弄春情

第26章 卫虞兰的清醒

说罢,硬把那个锦盒塞到卫虞兰手里,对着她微微一笑,然后领着丫鬟妖娆多姿地回了自己马车,离开了。

卫虞兰呆呆地捧着手里的锦盒,看着她离开。

这才重新回到马车里。

沈京弦靠在车厢壁上,看着她勾起了嘴角:“打开看看吧,毕竟是沈家祖传之物。”

卫虞兰却将那个锦盒随手放在桌子上,压根就没看的欲望。

祖传之物又如何?从前不属于她,现在也不属于她。

“还是看一眼吧!”沈京弦却来了兴致,主动凑过去,拿起那个锦盒来,在卫虞兰面前打开。

卫虞兰被逼着瞧见了那锦盒里的东西。

一个水头很足的碧玉镯,十分漂亮。

没有几千两是拿不下的。

沈三郎可真是大方啊!

卫虞兰眼底出现一抹讽刺。

“当初没有嫁给三郎,她是不甘心的,说不定还曾经在心里妒忌过你。”沈京弦瞧了她一眼,幽幽开口道:“觉得你占了她的位置。”

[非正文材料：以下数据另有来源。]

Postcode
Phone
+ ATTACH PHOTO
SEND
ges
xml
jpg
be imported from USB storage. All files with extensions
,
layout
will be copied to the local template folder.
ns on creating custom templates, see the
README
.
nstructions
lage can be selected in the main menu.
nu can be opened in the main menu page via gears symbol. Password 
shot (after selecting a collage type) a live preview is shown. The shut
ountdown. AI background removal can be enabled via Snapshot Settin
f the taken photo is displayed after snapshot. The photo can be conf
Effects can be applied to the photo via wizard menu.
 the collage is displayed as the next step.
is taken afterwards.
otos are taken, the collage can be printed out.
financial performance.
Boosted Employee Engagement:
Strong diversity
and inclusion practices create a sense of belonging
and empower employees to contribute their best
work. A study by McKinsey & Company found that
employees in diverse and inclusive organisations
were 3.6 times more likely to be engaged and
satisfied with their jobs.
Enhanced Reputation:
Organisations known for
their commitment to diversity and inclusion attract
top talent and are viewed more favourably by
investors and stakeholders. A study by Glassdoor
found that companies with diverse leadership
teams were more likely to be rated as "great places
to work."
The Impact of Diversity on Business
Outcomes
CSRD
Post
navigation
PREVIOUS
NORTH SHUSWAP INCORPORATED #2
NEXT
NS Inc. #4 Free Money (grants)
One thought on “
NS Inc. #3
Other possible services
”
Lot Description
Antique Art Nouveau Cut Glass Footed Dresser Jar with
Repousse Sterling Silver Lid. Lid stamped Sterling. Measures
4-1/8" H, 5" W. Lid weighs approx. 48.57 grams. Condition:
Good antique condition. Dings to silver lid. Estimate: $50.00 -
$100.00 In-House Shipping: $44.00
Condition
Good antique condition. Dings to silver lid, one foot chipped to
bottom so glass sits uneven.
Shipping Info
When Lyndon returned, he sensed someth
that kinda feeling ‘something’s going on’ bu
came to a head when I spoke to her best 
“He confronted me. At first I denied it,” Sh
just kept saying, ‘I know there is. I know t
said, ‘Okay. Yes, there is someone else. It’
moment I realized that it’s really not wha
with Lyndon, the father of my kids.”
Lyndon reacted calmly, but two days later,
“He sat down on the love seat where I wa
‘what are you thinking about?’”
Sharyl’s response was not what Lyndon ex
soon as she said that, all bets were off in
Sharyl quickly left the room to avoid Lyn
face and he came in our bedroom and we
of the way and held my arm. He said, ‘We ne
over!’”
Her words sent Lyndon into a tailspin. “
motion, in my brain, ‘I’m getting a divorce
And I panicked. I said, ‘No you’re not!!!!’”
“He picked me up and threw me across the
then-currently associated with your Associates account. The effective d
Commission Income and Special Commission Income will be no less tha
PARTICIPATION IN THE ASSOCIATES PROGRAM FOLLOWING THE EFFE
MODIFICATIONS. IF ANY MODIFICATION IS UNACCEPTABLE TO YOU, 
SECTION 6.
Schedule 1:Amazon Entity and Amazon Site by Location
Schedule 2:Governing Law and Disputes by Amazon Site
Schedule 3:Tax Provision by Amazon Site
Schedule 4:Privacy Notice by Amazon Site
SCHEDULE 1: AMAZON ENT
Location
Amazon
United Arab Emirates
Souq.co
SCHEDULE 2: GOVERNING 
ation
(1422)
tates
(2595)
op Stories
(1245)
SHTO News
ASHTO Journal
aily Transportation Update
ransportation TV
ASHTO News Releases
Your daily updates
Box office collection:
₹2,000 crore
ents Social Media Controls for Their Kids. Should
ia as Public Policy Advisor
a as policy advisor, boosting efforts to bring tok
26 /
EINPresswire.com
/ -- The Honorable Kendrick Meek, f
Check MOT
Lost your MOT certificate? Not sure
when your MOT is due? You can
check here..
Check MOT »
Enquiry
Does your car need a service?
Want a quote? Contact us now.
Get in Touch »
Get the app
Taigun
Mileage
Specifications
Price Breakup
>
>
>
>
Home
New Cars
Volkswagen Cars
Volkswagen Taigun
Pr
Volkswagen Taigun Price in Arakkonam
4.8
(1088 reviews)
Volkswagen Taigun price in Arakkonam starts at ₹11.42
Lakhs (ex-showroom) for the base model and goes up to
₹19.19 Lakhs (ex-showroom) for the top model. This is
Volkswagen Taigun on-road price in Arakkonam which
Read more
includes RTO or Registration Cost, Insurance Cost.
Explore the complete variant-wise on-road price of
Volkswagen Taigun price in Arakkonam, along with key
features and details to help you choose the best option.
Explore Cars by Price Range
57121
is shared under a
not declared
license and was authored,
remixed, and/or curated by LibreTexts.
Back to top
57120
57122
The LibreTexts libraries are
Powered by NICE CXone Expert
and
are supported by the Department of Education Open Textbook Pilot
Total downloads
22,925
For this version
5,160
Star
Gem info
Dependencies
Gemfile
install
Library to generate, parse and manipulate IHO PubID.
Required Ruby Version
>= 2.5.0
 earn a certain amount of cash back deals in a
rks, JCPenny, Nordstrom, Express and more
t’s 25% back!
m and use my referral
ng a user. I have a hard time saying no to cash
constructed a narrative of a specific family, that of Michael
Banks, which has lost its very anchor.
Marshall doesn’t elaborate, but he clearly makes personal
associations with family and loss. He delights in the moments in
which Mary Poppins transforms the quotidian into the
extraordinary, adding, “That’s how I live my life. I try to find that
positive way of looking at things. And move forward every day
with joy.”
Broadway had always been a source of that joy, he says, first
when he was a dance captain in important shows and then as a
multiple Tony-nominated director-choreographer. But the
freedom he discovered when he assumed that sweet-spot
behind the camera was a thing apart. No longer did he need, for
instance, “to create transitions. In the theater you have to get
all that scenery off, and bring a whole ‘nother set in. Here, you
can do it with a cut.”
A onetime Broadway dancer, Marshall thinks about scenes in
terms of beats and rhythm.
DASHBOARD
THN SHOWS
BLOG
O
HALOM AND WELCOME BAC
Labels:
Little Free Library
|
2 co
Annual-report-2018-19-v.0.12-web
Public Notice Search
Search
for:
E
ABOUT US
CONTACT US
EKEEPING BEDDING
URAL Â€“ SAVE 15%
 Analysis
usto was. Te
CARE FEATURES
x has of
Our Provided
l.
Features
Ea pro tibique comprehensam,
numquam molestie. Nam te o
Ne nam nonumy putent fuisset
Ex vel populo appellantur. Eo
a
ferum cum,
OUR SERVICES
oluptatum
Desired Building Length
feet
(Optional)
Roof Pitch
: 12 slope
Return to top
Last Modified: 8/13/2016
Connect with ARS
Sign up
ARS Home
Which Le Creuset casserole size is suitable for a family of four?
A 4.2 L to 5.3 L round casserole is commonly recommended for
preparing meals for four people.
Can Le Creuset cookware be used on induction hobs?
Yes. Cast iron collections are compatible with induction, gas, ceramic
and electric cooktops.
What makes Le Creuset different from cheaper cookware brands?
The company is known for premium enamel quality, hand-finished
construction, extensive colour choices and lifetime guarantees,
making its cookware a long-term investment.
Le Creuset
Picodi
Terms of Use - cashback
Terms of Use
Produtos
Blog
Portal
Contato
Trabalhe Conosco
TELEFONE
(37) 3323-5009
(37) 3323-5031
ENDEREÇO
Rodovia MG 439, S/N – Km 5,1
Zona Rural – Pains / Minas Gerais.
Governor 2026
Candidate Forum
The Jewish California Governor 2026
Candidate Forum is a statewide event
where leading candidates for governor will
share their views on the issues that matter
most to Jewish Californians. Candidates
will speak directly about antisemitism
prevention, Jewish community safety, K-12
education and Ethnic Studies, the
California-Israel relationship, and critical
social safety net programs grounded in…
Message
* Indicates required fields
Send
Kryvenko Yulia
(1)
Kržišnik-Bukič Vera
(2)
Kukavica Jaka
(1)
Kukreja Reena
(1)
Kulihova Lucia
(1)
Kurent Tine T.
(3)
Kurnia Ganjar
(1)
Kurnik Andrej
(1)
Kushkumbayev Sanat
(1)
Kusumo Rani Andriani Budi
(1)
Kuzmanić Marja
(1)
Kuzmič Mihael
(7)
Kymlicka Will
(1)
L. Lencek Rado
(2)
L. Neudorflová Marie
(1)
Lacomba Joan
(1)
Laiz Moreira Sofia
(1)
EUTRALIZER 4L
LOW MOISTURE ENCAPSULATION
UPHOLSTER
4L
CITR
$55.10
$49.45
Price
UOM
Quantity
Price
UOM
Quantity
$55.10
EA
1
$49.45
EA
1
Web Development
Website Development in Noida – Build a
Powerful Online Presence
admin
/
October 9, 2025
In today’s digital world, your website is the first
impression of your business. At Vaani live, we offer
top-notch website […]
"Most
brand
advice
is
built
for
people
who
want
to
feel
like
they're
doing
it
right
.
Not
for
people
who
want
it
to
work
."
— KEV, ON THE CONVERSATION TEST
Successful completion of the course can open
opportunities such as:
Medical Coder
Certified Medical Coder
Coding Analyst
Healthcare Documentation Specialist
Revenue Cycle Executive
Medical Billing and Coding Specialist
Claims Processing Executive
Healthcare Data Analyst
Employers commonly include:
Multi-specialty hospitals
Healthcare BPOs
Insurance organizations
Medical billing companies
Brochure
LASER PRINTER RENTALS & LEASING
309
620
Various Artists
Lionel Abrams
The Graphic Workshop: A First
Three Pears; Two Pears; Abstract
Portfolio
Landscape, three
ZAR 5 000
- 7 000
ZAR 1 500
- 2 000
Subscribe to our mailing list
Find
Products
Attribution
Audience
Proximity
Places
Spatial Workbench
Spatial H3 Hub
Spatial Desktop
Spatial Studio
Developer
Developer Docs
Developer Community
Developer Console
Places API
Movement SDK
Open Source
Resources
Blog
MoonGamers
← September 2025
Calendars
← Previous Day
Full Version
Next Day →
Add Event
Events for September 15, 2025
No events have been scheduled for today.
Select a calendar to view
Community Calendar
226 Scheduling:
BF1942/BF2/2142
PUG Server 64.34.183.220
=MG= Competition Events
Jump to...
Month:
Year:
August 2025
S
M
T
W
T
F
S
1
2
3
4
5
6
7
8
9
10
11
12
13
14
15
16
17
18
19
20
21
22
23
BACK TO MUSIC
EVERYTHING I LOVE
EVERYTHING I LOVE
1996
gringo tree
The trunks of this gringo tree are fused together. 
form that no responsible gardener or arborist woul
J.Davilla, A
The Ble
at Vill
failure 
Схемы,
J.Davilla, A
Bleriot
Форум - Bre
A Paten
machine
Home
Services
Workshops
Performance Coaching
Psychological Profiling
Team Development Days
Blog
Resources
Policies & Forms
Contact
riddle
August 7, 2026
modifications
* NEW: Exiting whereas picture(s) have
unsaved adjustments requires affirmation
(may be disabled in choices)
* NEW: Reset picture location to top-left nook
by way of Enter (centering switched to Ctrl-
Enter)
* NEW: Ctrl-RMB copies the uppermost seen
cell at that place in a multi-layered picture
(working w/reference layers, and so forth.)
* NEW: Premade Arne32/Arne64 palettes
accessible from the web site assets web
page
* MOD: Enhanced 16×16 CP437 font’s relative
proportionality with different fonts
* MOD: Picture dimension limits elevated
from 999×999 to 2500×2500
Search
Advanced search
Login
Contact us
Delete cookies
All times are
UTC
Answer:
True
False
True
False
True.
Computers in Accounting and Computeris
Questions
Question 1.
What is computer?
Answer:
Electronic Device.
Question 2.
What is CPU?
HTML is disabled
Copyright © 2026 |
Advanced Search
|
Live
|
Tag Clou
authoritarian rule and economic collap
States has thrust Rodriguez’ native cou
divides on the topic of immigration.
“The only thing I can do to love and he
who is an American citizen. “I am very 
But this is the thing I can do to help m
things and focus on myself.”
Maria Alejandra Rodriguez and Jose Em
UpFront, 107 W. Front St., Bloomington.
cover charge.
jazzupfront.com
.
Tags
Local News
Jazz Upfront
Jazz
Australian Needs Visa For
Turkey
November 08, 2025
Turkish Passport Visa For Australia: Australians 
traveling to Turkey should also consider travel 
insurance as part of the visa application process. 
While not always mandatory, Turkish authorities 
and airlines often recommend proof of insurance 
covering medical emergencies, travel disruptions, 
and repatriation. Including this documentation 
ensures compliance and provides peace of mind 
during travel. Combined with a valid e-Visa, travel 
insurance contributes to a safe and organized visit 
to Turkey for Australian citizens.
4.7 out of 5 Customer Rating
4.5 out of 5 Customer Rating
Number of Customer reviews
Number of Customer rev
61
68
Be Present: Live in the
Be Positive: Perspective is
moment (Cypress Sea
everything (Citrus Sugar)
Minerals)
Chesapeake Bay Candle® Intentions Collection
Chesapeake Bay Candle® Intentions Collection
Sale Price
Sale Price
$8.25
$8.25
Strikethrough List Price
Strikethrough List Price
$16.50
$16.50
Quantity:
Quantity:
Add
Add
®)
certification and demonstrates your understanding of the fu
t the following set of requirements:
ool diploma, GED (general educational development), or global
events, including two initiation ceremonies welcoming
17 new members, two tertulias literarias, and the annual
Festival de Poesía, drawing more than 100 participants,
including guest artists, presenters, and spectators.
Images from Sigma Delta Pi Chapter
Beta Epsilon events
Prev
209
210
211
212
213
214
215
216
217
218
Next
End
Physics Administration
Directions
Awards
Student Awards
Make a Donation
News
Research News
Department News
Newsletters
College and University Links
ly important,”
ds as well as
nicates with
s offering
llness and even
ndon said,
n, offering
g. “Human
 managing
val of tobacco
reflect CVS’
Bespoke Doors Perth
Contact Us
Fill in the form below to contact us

“但随着三郎去世,钱芊芊火速改嫁,这时她又庆幸起来,自己当初没嫁给三郎。”

“而你,代替她跳进了沈家这个火坑,她开始同情你了。”

“这镯子,既是物归原主,也是炫耀。”

“炫耀你即便得了正妻之位,却始终不在三郎心里。”

“你别说了!”

卫虞兰生气地挥手推他。

沈京弦一时不查,险些将那个玉镯掉落在车厢里面摔碎。

他无奈地将盒子放下来,看着生气的卫虞兰。

真相嘛,总是令人难以接受。

但只需要一点时间,她总能想明白。

沈京弦想道。

结果下一刻,刚刚还一脸怒气的卫虞兰,忽然朝着他扑了过来!

沈京弦一把搂住了她:“怎么……”

话音未落,卫虞兰抬起头来,主动凑上来吻他!

她的吻杂乱而无章法,就像是小兽在啃,在发泄。

发泄她因为突然知道夫君迎娶她的真相时,那种怒火。

沈京弦眼眸霎时一亮!

很快就反客为主,以更加热情激烈的姿态去吻她!这么一个无意之间纠缠在一起的吻,一开始时只是蜻蜓点水,到后来越发的火热缠绵,天雷勾动地火!

以至于卫虞兰清醒过来,想要推开他时,又哪里推得开!

沈京弦就像是一个虎视眈眈,等待着抓捕猎物的丛林王者,一旦抓捕住猎物,就绝不可能给她逃脱的机会!

他的吻如同他的人,霸道无比。

卫虞兰心惊胆战地发现,自己只能被动承受。

不知道过去多久,在她觉得自己都快要被吻得窒息时,沈京弦终于缓缓地放开了她。

他喘着粗气,低着头,眼神里含着一抹得意:“卫虞兰,没有人告诉你,勾引男人要有始有终吗?”

卫虞兰整个人都软在车厢里,闻言只能狠狠瞪他一眼。

沈京弦的呼吸又变得急促起来。

他不敢再看卫虞兰一眼,猛地转过身去看向车窗,声音暗哑:“你收拾一下,很快卫家就到了。”

说罢丢过去一枚靶镜。

卫虞兰伸手拿起来照了一下,只见铜镜里的女人,眼波如水,俏脸含春,浑身酥软,她吓了一大跳,像是丢烫手山芋似的扔了出去!

随后更加恶狠狠地去瞪沈京弦!

都怪他!

沈京弦却低低地笑了起来,愉悦之极。

“卫虞兰,我现在不讨厌你。”他忽然又收敛了神情,一本正经地看着她道:“相反还有几分喜欢,不如你跟了我吧!”

神经病!

卫虞兰没理会他,重新拿回靶镜,低头细细致致地整理有些凌乱的鬓角,还有被吻得七零八落的胭脂。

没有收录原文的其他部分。